According to Dr. Charles, we need to understand and appreciate the issues surrounding youth drug and alcohol abuse (and other dangerous and risky behavior) as family and community issues. Re-centering the focus from an individual’s rights perspective to one that puts more value on family and community rights will result in a more accurate grasp of the reality of these kinds of programs. The problems and challenges that a child engaged in extremely dangerous behavior faces are not in a vacuum. Everyone in that child’s life is affected. Dr. Charles suggests that the real outcome of youth secure care is that it gives the child and the parents or guardians a “break”. The short period of the program allows the parents to have some time to rest knowing that their child is safe. This breather ‘reboots’ the natural strengths and support systems that were previously exhausted and presumably at a point of ineffectiveness. The child becomes stabilized and the family has another chance to move forward.

In the provinces where youth secure care legislation does not exist, mental health institutionalization and the youth criminal justice system tends to fill in the gaps where other social and health services fail, according to Dr. Charles. However, youth who go through these systems tend not to receive the care and support that they need to move forward positively in their lives. Youth secure care programs are a necessary part of family and community values that are missing from other governmental means to address challenges that are faced by youth engaging in dangerous and risky behavior. A report released last year by the Representative for Children and Youth in British Columbia titled Paige’s Story documents the heartbreaking life of a teenage girl named Paige and her death at the age of 19. The report claims that her death was the result of the “institutional indifference,” where the governmental agencies and foster families and the youth criminal justice system failed Paige at every step of her life. One of the recommendations of the Report is for the Ministry of Children and Family Development to “explore the creation of a form of secure care” that would allow for the apprehension of vulnerable children to remove them from situations that are unacceptably dangerous.

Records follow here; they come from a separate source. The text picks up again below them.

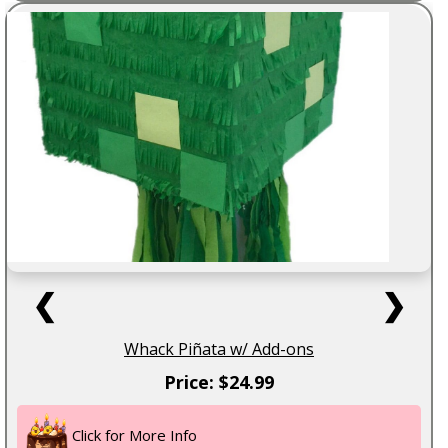
❮
❯
Whack Piñata w/ Add-ons
Price: $24.99
Click for More Info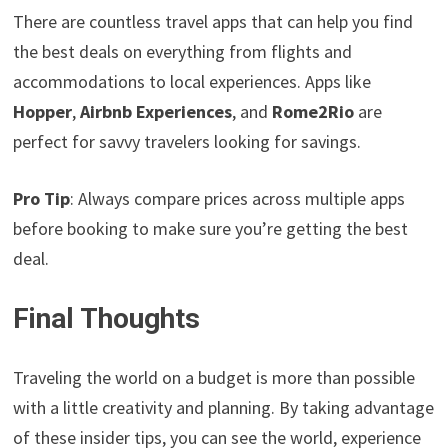
There are countless travel apps that can help you find
the best deals on everything from flights and
accommodations to local experiences. Apps like
Hopper
,
Airbnb Experiences
, and
Rome2Rio
are
perfect for savvy travelers looking for savings.
Pro Tip
: Always compare prices across multiple apps
before booking to make sure you’re getting the best
deal.
Final Thoughts
Traveling the world on a budget is more than possible
with a little creativity and planning. By taking advantage
of these insider tips, you can see the world, experience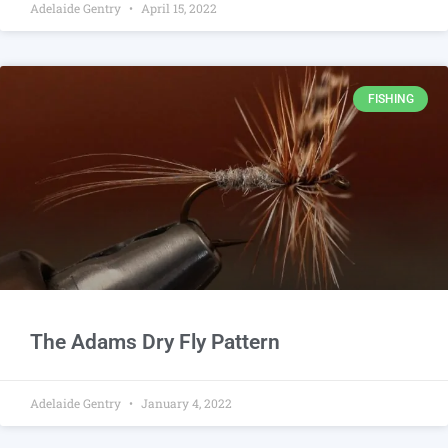
Adelaide Gentry
April 15, 2022
FISHING
The Adams Dry Fly Pattern
Adelaide Gentry
January 4, 2022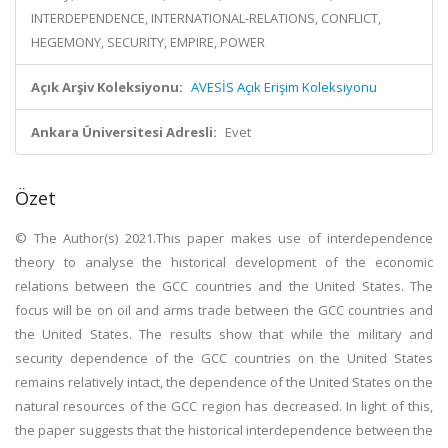
INTERDEPENDENCE, INTERNATIONAL-RELATIONS, CONFLICT,
HEGEMONY, SECURITY, EMPIRE, POWER
Açık Arşiv Koleksiyonu:
AVESİS Açık Erişim Koleksiyonu
Ankara Üniversitesi Adresli:
Evet
Özet
© The Author(s) 2021.This paper makes use of interdependence
theory to analyse the historical development of the economic
relations between the GCC countries and the United States. The
focus will be on oil and arms trade between the GCC countries and
the United States. The results show that while the military and
security dependence of the GCC countries on the United States
remains relatively intact, the dependence of the United States on the
natural resources of the GCC region has decreased. In light of this,
the paper suggests that the historical interdependence between the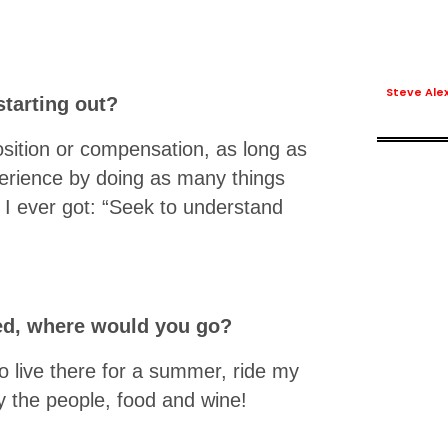
Steve Ale
tarting out?
sition or compensation, as long as
erience by doing as many things
 I ever got: “Seek to understand
eled, where would you go?
go live there for a summer, ride my
oy the people, food and wine!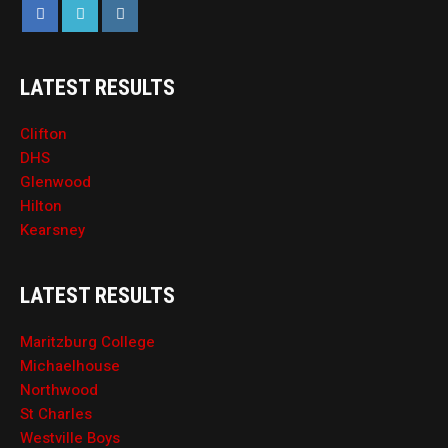
LATEST RESULTS
Clifton
DHS
Glenwood
Hilton
Kearsney
LATEST RESULTS
Maritzburg College
Michaelhouse
Northwood
St Charles
Westville Boys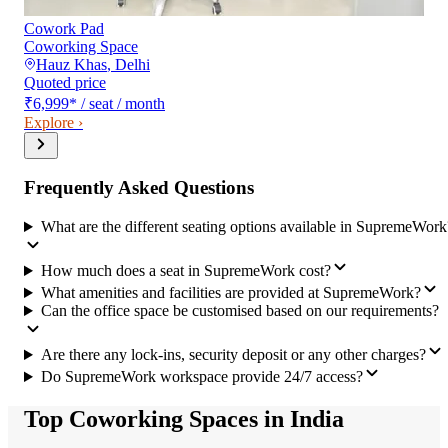
Cowork Pad
Coworking Space
Hauz Khas
,
Delhi
Quoted price
₹6,999
*
/ seat / month
Explore ›
Frequently Asked Questions
What are the different seating options available in SupremeWork
How much does a seat in SupremeWork cost?
What amenities and facilities are provided at SupremeWork?
Can the office space be customised based on our requirements?
Are there any lock-ins, security deposit or any other charges?
Do SupremeWork workspace provide 24/7 access?
Top Coworking Spaces in India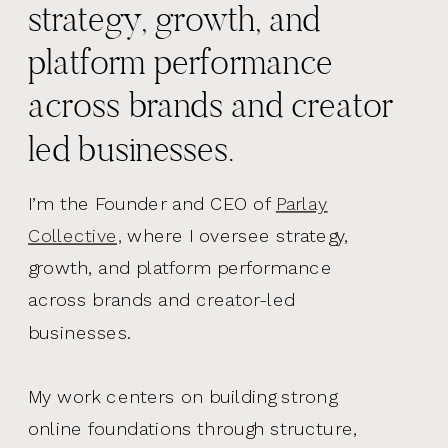
strategy, growth, and
platform performance
across brands and creator
led businesses.
I’m the Founder and CEO of
Parlay
Collective,
where I oversee strategy,
growth, and platform performance
across brands and creator-led
businesses.
My work centers on building strong
online foundations through structure,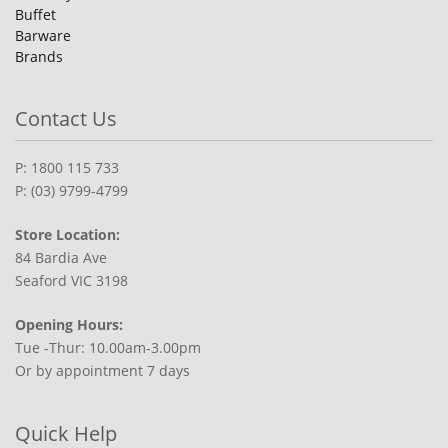
Buffet
Barware
Brands
Contact Us
P: 1800 115 733
P: (03) 9799-4799
Store Location:
84 Bardia Ave
Seaford VIC 3198
Opening Hours:
Tue -Thur: 10.00am-3.00pm
Or by appointment 7 days
Quick Help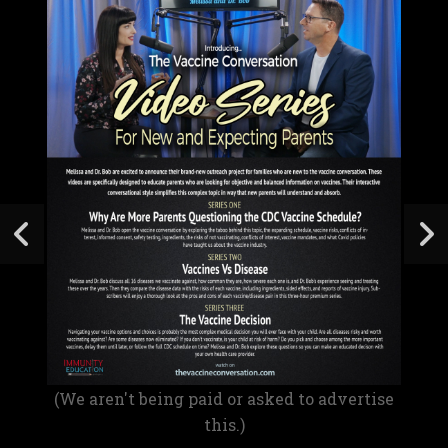
(We aren't being paid or asked to advertise
this.)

It is of the utmost importance that provinces and territories that do not currently have secure care legislation move towards enacting it as soon as possible. It is not a perfect solution to the harms of youth drug and alcohol abuse, but secure care would go a long way in mitigating many of the tragic and avoidable circumstances that happened to Paige. According to Dr. Charles, the vast majority of youth that he saw going through secure care programs were extremely grateful for such interventions and were glad that they had the opportunities for treatment and regenerating family and community ties. Secure care is needed to move towards better care for youth in the hopes of making sure that “institutional indifference” will not fail another child like it did for Paige.